An exciting season... SHEBA by William Inge, SUMMER AND SMOKE, BORN YESTERDAY by Garsin Kanin, THE ROSE TATTOO with Rowena Burock brilliant as Sarafina ... wonderful support from John Merlin, John Vari and Marie Donnet.

BORN YESTERDAY ... Rowena hysterical as Billie Dawn ... Jerry Escow exciting as Brock ... John Merlin as Paul.

John Vari was wonderful in a ridiculous wig and wild drag camping it up as Fancourt Babberly in CHARLIE'S AUNT.

COME BACK LITTLE SHEBA ... excellent cast of Marie Donnet, Alex Reed, Rowena Burack, and John Merlin.

SUMMER & SMOKE ... Marie in another Tennessee Williams play ... exciting ... John Merlin her co-star.
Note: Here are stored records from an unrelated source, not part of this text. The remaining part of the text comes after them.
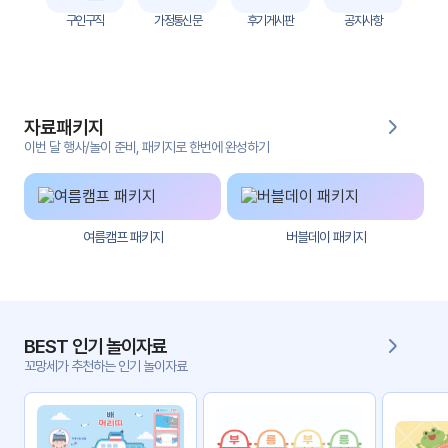
자
구인구직
가정통신문
후기게시판
공지사항
료
전
키오
체
스크
자료패키지
활동
그림
지
이번 달 행사/놀이 준비, 패키지로 한번에 완성하기
환경
PPT
구성
여름캠프 패키지
버블데이 패키지
동영
동요/
상
음원
문서
사진
서식
BEST 인기 놀이자료
꼬망세가 추천하는 인기 놀이자료
크래
놀이패
프트
키지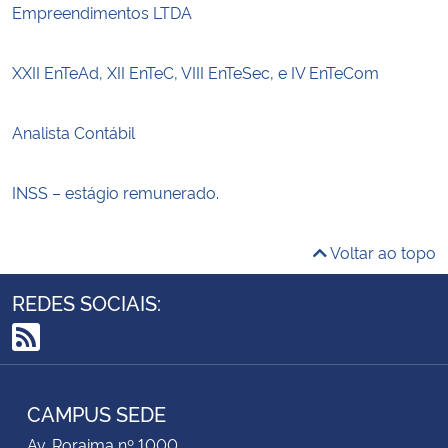
Empreendimentos LTDA
XXII EnTeAd, XII EnTeC, VIII EnTeSec, e IV EnTeCom
Analista Contábil
INSS – estágio remunerado.
Voltar ao topo
REDES SOCIAIS:
RSS
CAMPUS SEDE
Av. Roraima nº 1000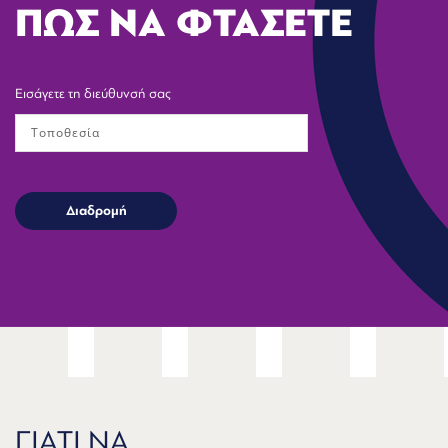
ΠΩΣ ΝΑ ΦΤΑΣΕΤΕ
Εισάγετε τη διεύθυνσή σας
ΓΙΑΤΙ ΝΑ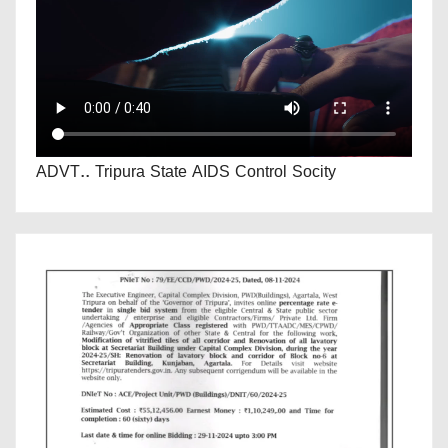
ADVT.. Tripura State AIDS Control Socity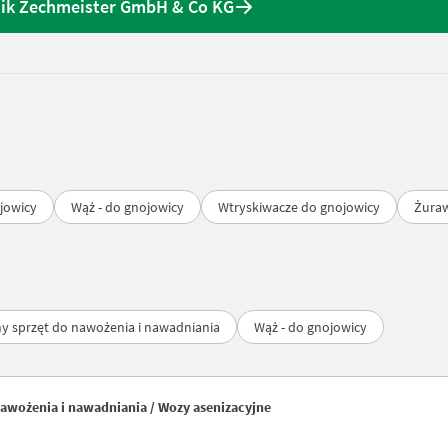
nik Zechmeister GmbH & Co KG
ojowicy
Wąż - do gnojowicy
Wtryskiwacze do gnojowicy
Żuraw
ny sprzęt do nawożenia i nawadniania
Wąż - do gnojowicy
awożenia i nawadniania / Wozy asenizacyjne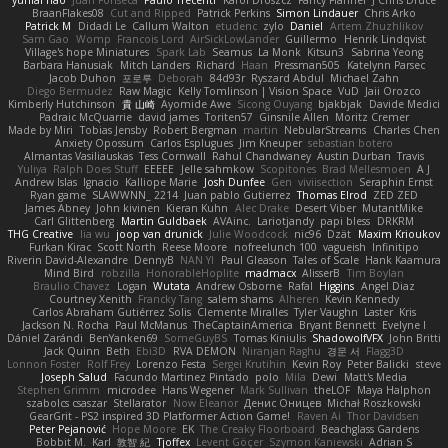
BraanFlakes08
Cut and Ripped
Patrick Perkins
Simon Lindauer
Chris Arko
Patrick M
Didadi Le
Callum Walton
etudenc
zylo
Daniel
Artem Zhuzhlikov
Sam Gao
Womp
Francois Lord
AirSickLowLander
Guillermo
Henrik Lindqvist
Village's hope Miniatures
Spark Lab
Seamus
La Monk
Kitsun3
Sabrina Yeong
Barbara Hanusiak
Mitch Landers
Richard
Haan
Pressman505
Katelynn Parsec
Jacob Duhon
포로루
Deborah
84d93r
Ryszard Abdul
Michael Zahn
Diego Bermudez
Raw Magic
Kelly Tomlinson | Vision Space
VuD
Jaii Orozco
Kimberly Hutchinson
貴 山崎
Ayomide Awe
Sicong Ouyang
bjakbjak
Davide Medici
Padraic McQuarrie
david james
Toriten57
Ginsnile Allen
Moritz Cremer
Made by Miri
Tobias Jensby
Robert Bergman
martin
NebularStreams
Charles Chen
Anxiety Opossum
Carlos Esplugues
Jim Kneuper
sebastian botero
Almantas Vasiliauskas
Tess Cornwall
Rahul Chandwaney
Austin Durban
Travis
Yuliya
Ralph Does Stuff
EEEEE
Jelle sahmkow
Scopitones
Brad Mellesmoen
A J
Andrew Islas
Ignacio
Kalliope Marie
Josh Dunfee
Gen
viviisection
Seraphin Ernst
Ryan game
SLAWWNN_ 2214
Juan pablo Gutierrez
Thomas Elrod
ZED ZED
James Abney
John kivinen
Kieran Kuhn
Alec Drake
Desert Viber
MutantMike
Carl Glittenberg
Martin Guldbaek
AVAinc.
Lariotjandy
papi bless
DRKRM
THG Creative
lia wu
joop van drunick
Julie Woodcock
nic96
Dzät
Maxim Krioukov
Furkan Kirac
Scott North
Reese Moore
nofreelunch 100
vagueish
Infinitipo
Riverin David-Alexandre
DennyB
NAN YI
Paul Gleason
Tales of Scale
Hank Kaamura
Mind Bird
robzilla
HonorableHoplite
madmacx
AlisserB
Tim Boylan
Braulio Chavez
Logan
Wutata
Andrew Osborne
Rafal
Higgins
Angel Diaz
Courtney Xenith
Francky Tang
salem shams
Alheren
Kevin Kennedy
Carlos Abraham Gutiérrez Solis
Clemente Miralles
Tyler Vaughn
Laster
Kris
Jackson N. Rocha
Paul McManus
TheCaptainAmerica
Bryant Bennett
Evelyne I
Dániel Zarándi
BenYanken69
SomeGuyBS
Tomas Kiniulis
ShadowolfVFX
John Britti
Jack Quinn
Beth
Ebi3D
RVA DEMON
Niranjan Raghu
경문 서
Flagg3D
Lonnon Foster
Rolf Frey
Lorenzo Festa
Sergei Krutihin
Kevin Roy
Peter Balicki
steve
Joseph Salud
Facundo Martinez Pintado
polo
Mila
Dewi
Matt's Media
Stephen Grimm
microdee
Hans Wegener
Mark Sullivan
theLOF
Maya Halphon
szabolcs csaszar
Stellarator
Now Eleanor
Денис Оницев
Michał Roszkowski
GearGrit - PS2 inspired 3D Platformer Action Game!
Raven Ai
Thor Davidsen
Peter Pejanović
Hope Moore
EK
The Creaky Floorboard
Beachglass Gardens
Bobbit M.
Karl
敦智 紀
Tjoffex
Levent Göçer
Szymon Kaniewski
Adrian S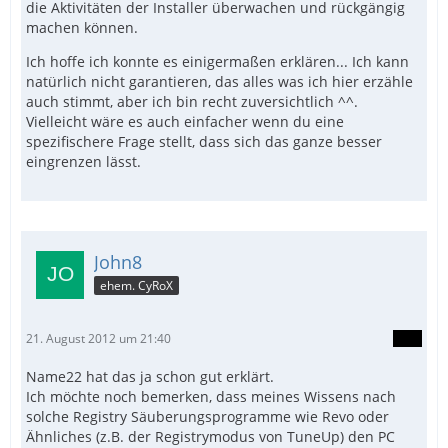
die Aktivitäten der Installer überwachen und rückgängig
machen können.
Ich hoffe ich konnte es einigermaßen erklären... Ich kann
natürlich nicht garantieren, das alles was ich hier erzähle
auch stimmt, aber ich bin recht zuversichtlich ^^.
Vielleicht wäre es auch einfacher wenn du eine
spezifischere Frage stellt, dass sich das ganze besser
eingrenzen lässt.
John8
ehem. CyRoX
21. August 2012 um 21:40
Name22 hat das ja schon gut erklärt.
Ich möchte noch bemerken, dass meines Wissens nach
solche Registry Säuberungsprogramme wie Revo oder
Ähnliches (z.B. der Registrymodus von TuneUp) den PC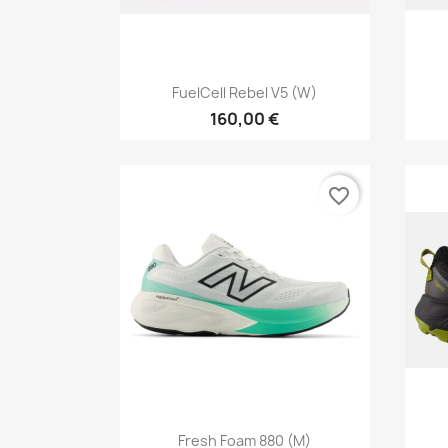
Vista rápida

FuelCell Rebel V5 (W)
160,00 €
favorite_border
Vista rápida

Fresh Foam 880 (M)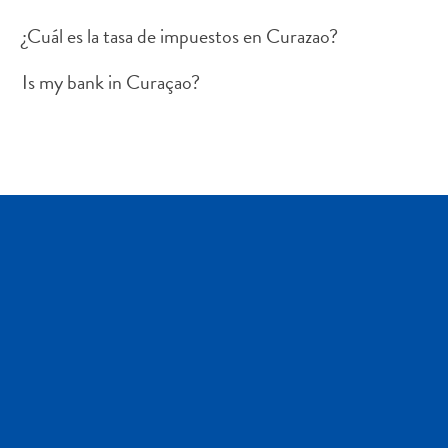
Deportes
¿Cuál es la tasa de impuestos en Curazao?
y
golf
Is my bank in Curaçao?
Excursiones
Monumentos
y
lugares
de
interés
Museos
Naturaleza
y
parques
Operadores
de
buceo
otro
Playas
Company members and/or performers included Lillian Murphy, Vicki Coppola, Kathryn Trempi, Bill Pratt, Edward Barry, and Robert Barrus.
Local actors included: Toni Mendlesen, Foster Greene, Dickie Lavigne, Catherine Coffin.

Jack Welles remembers ...
"First of all, it has been 44 years since I was at the Hampton Playhouse - who are John Vari and Alfred Christie? I thought Mr. & Mrs. Bock owned it. JUST KIDDING. The playhouse had been there six years when I arrived as stage manager, lighting designer and actor, all for one salary. I was all over the place, even getting rid of skunks in the garbage cans. There were quite a few that year. I remember three shows from 1955 -- TIME OUT FOR GINGER, RAINMAKER and MR. ROBERTS, but we did one per week back then so after retiring in Sarasota, Florida for ten years -- living in peace and senility -- I can't remember the other seventeen. I remember the summer rains and thunder storms especially during RAINMAKER with Carleton Carpenter. Opening night (the play takes place during a very dry spell, well, the rains came to the playhouse so hard you had to shout to be heard above the noise on the tin roof. Rowena Burack broke up the house when she shouted, "I dreamt last night it rained -- thunder came like a big bass drum." Finally the power went out but no one left. We backed up cars to the back door and shone the car beams onto the stage and we went on with the show. Quite a night. MR. ROBERTS I remember because I played Dolan, who arrives back at the ship with a goat. I was told that in order not to have him do anything on the stage, HOLD DOWN HIS TAIL. There is a picture somewhere of me holding down his tail. (Maybe, but we couldn't find it! ed.) John Vari played Ensign Pulver and did a great job. Since I was also stage manager and had to call cues and sometimes signal for light cues while on stage, I sometimes had to arrange to delay entrances until lights were up. Shows I was in, were staged so I was always on stage right so I could call cues from that side. All in all, it was a great place to work and learn a craft I continued in until I retired to Florida."